To birds — especially seabirds — fisheries pose serious threats. The birds may become caught in nets or stuck on hooks, ultimately drowning. Surviving that, they may find it difficult to find the fish they need to eat.
Gill nets, used in the Mid-Atlantic for shad and in the Pacific for salmon, inadvertently catch birds, which drown when they become entangled.
Although they account for less than 0.5 percent of fish caught nationally, the fishery is responsible for the annual deaths of tens of thousands of birds, including seabirds such as the Laysan Albatross, murrelets, and loons.

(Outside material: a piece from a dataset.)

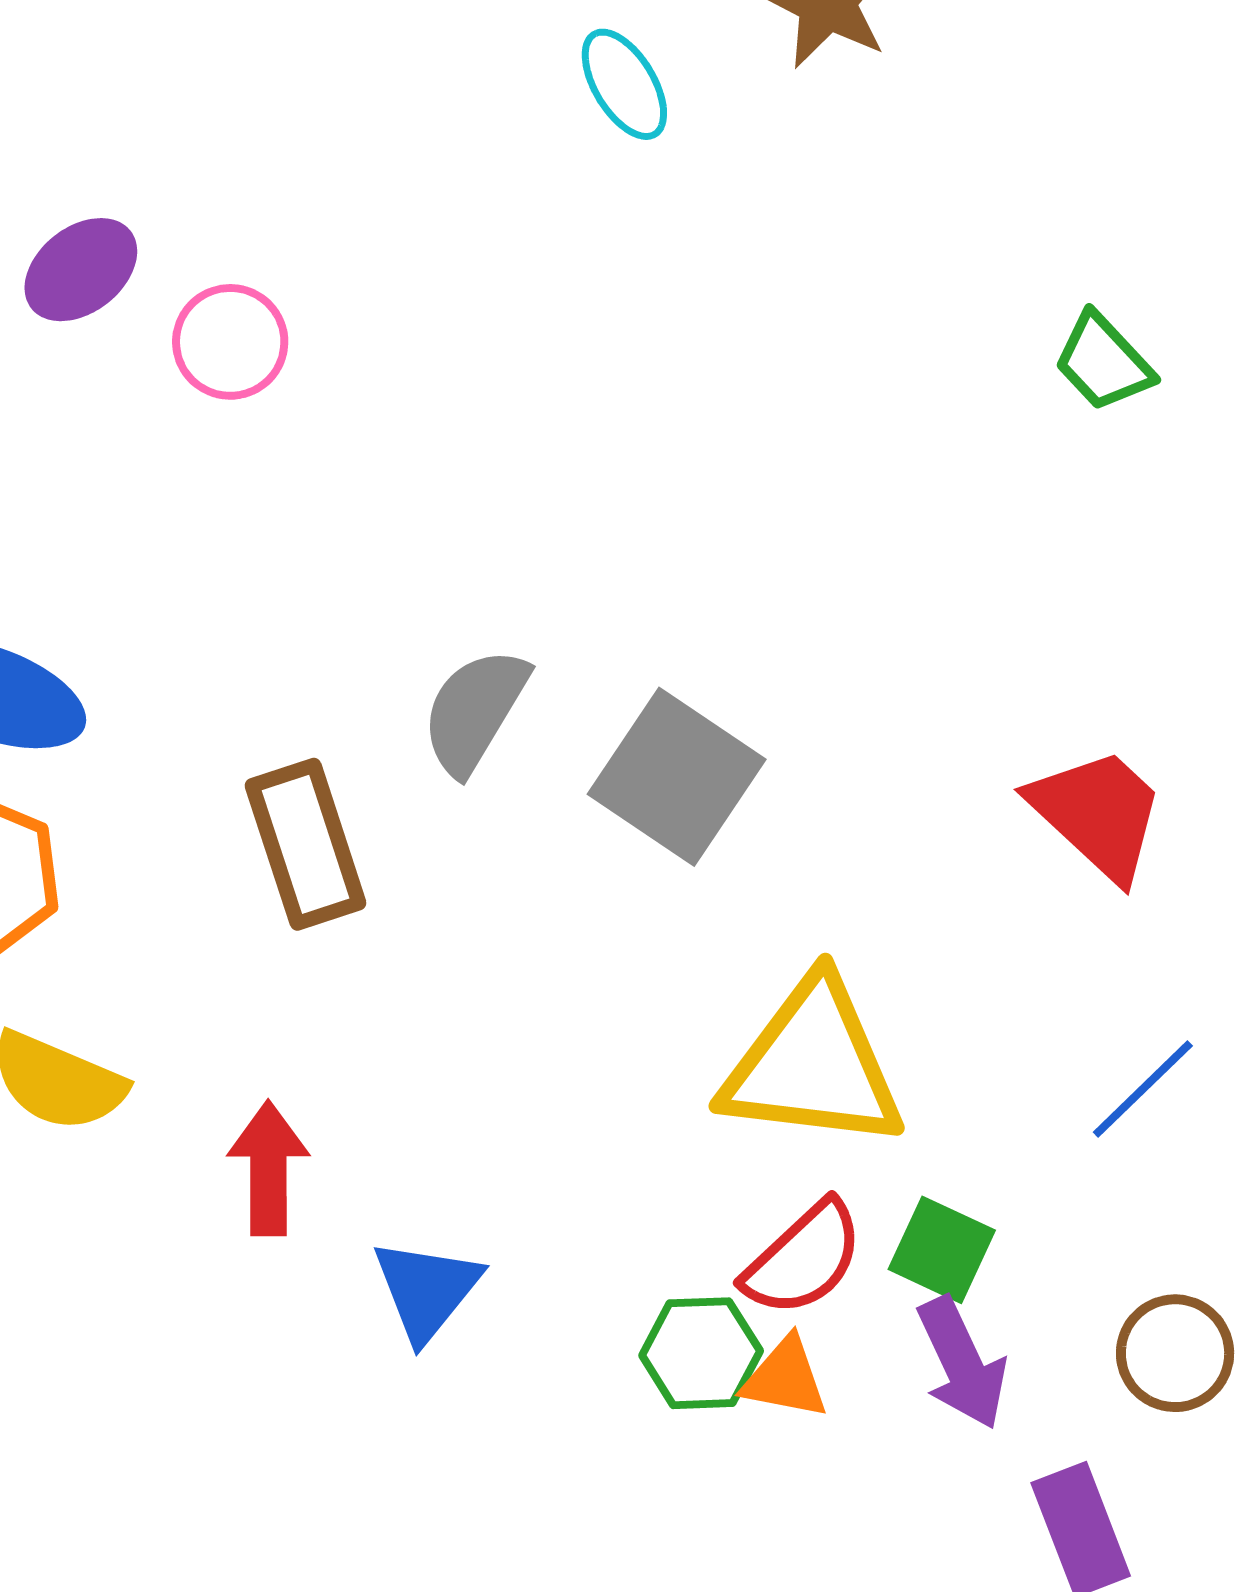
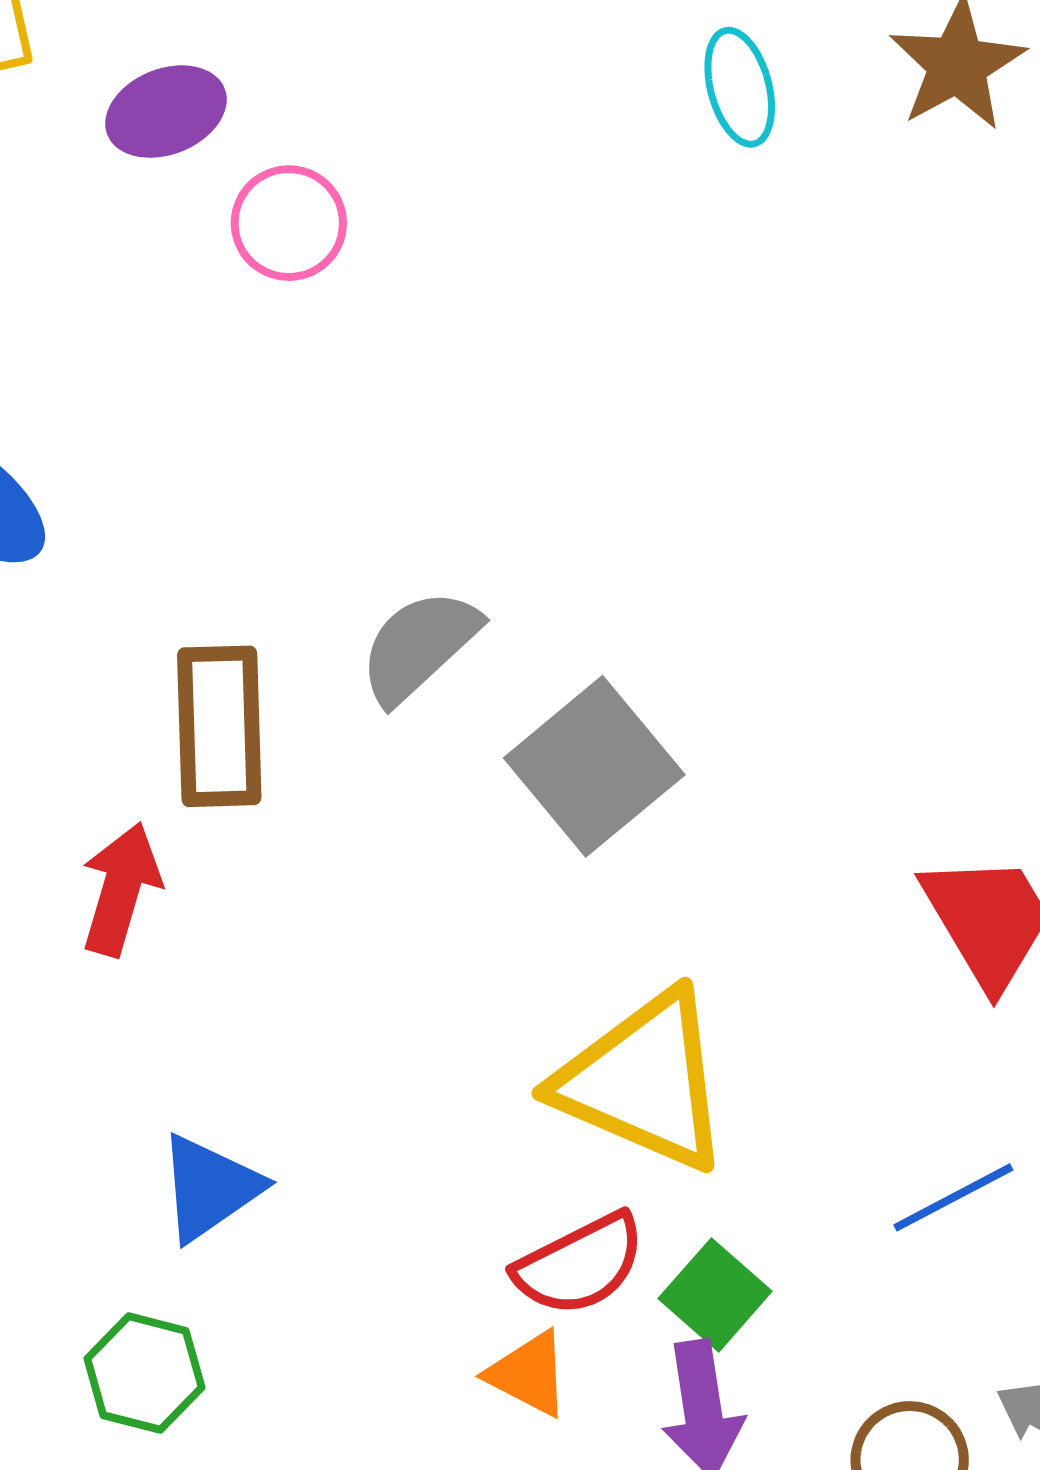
red arrow: (268, 1168) -> (121, 889), moved
green hexagon: (701, 1353) -> (144, 1373), moved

Demand for large ocean fish is at an all-time high. As a result, fleets of longline fishing vessels scour the oceans, accidentally snagging hundreds of thousands of albatrosses and other seabirds, including Waved Albatross, on baited hooks.
The lines used can reach up to 60 miles long, carrying as many as 30,000 hooks baited to catch tuna, swordfish, cod, halibut, and other fish. While the lines are being set, birds grab the bait, become stuck on the hooks, and drown.
Overfishing can be simply defined as “catching too much fish for natural systems to support.” According to overfishing.org, 25 percent of all the world’s fish stocks are either overexploited or depleted. Another 52 percent is fully exploited and in imminent danger of overexploitation and collapse.
That means that almost 80 percent of the world’s fisheries are fully- to over-exploited, depleted, or in a state of collapse. In addition, worldwide about 90 percent of the stocks of large predatory fish stocks are already gone.
Because seafood is readily available and often reasonably priced, many people are unaware of the hidden costs of today’s fishing methods — from the waste of intended bycatch of species ranging from sea turtles to birds, to the industrial fleets that harvest fish at unsustainable levels.